I can't wait to get to ICU!!! I'm just a 3rd semester- (med/ peds unit. :))

To daytonite:

great post but pertinent negatives are also always needed and good especially when dealing with DKA. It is info that is needed on change of shift or when there is a change in pt condition. If you call the MD with all this info but you can't tell them the change because you don't know the baseline/previous data he is gonna say figure out what changed before you call me, because he won't do anything if there is no change or it isn't one to worry about based on previous assessments.

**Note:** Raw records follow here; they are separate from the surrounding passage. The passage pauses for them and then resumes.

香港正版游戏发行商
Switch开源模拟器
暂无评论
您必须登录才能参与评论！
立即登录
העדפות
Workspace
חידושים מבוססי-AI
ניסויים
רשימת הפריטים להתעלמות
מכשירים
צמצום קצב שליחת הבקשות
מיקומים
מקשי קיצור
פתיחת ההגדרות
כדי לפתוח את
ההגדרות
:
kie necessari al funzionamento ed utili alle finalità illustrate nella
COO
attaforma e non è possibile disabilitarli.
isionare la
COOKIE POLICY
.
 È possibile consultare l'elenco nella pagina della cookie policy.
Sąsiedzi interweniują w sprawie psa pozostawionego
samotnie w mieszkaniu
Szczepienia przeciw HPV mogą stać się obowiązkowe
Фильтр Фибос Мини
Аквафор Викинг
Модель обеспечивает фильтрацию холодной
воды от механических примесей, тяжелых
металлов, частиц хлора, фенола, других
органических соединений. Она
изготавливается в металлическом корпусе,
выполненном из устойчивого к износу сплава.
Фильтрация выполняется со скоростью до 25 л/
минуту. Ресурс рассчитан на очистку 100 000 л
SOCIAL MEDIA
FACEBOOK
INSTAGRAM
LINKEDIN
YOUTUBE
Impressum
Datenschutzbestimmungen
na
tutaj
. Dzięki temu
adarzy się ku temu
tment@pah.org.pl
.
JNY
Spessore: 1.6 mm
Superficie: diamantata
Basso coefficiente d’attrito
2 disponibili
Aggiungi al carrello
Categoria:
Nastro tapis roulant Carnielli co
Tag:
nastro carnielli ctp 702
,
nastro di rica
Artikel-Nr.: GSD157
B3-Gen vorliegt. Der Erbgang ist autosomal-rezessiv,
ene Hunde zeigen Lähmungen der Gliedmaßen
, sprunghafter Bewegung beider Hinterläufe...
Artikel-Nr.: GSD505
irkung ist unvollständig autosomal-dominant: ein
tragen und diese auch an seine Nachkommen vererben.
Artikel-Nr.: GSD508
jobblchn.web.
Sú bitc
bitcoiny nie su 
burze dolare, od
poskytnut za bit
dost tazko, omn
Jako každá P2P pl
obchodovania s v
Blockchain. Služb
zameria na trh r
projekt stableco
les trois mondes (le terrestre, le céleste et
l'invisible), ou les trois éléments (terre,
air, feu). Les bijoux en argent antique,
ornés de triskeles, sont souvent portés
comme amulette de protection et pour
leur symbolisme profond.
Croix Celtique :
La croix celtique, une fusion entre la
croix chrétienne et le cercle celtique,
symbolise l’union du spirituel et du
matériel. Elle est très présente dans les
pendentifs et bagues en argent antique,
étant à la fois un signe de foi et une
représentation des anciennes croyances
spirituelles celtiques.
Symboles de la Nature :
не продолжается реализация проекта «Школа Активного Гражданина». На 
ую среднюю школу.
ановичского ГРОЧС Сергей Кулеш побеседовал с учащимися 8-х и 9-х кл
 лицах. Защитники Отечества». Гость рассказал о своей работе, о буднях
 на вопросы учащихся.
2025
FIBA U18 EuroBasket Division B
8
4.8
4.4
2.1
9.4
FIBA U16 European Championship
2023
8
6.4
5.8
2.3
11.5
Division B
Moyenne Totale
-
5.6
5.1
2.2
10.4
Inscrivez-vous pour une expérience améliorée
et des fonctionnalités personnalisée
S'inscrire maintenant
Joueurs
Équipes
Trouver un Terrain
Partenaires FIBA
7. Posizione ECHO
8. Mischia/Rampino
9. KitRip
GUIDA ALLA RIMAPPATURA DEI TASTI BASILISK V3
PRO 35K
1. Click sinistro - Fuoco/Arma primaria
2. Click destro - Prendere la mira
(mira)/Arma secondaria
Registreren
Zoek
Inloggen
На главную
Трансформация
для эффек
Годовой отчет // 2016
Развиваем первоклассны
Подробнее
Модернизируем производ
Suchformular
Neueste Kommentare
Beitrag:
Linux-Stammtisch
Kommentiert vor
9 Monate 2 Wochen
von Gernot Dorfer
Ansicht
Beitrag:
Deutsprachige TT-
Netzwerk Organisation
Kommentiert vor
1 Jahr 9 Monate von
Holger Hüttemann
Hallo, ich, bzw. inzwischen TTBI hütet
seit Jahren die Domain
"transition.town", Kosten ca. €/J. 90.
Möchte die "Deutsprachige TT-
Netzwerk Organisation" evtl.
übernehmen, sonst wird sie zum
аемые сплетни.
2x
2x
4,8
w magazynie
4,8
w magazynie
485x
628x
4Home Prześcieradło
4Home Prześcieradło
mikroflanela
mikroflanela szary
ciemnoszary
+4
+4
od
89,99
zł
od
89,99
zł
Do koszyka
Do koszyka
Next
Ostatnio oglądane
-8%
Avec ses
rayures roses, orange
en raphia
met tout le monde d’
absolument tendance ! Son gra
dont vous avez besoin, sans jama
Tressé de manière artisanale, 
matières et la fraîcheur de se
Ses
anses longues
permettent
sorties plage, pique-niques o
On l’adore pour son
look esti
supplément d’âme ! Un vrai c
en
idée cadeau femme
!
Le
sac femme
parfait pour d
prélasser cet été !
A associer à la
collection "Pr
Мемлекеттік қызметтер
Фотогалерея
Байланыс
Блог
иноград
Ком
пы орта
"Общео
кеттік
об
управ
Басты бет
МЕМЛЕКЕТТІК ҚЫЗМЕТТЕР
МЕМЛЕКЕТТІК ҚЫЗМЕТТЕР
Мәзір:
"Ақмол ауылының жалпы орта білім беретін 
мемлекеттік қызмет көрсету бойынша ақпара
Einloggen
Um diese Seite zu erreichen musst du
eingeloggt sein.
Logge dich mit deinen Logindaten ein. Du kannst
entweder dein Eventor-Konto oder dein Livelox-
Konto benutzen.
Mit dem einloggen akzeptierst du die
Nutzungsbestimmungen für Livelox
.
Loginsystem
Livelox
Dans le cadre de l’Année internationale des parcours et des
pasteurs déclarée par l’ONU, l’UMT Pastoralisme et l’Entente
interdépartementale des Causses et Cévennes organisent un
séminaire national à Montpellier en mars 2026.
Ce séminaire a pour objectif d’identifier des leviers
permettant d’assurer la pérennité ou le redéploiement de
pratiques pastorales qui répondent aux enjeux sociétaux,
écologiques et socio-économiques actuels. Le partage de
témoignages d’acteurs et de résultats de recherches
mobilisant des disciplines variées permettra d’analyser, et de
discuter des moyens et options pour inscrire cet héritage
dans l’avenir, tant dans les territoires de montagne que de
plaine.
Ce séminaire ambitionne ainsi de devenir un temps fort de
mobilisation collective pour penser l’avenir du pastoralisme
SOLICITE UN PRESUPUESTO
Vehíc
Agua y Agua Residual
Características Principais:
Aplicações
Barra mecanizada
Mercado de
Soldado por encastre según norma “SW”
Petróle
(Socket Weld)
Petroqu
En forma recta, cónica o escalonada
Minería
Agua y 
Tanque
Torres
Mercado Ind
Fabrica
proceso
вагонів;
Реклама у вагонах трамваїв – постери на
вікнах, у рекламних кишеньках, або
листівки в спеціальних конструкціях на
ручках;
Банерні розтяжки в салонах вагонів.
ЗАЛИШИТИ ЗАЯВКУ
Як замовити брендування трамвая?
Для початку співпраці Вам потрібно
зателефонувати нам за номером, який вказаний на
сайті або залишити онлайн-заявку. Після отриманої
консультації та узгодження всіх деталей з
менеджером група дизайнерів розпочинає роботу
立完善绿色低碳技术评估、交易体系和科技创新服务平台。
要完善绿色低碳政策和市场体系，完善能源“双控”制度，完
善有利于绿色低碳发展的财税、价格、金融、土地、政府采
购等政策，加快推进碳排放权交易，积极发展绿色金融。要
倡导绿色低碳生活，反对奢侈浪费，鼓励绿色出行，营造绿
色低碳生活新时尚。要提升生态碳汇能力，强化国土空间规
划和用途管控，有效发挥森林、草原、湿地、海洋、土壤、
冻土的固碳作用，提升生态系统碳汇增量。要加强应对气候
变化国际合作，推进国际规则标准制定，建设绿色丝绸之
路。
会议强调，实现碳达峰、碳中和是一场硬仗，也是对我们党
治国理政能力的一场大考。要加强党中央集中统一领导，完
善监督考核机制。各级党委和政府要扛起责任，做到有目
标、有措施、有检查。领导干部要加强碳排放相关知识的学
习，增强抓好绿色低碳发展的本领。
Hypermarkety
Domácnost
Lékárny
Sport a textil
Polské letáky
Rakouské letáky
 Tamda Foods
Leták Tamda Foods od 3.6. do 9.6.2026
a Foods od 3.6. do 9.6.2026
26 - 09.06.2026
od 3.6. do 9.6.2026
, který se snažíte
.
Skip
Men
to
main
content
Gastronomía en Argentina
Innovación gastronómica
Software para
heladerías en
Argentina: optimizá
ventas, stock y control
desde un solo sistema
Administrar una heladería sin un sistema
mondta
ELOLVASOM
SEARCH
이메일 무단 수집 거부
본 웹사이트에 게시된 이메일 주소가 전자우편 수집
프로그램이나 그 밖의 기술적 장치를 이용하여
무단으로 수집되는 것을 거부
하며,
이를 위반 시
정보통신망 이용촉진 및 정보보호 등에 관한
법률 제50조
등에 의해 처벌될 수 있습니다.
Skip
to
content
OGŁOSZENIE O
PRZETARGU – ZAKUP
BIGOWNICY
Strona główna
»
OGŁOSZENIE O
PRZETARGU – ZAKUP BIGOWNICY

Specializes in Critical Care, ED, Cath lab, CTPAC,Trauma.
To daytonite:

great post but pertinent negatives are also always needed and good especially when dealing with DKA. It is info that is needed on change of shift or when there is a change in pt condition. If you call the MD with all this info but you can't tell them the change because you don't know the baseline/previous data he is gonna say figure out what changed before you call me, because he won't do anything if there is no change or it isn't one to worry about based on previous assessments.

Welcome to AN! The largest online nursing community!

This is just a FYI....this post is over 3 years old and our beloved Daytonite passed away in 2010.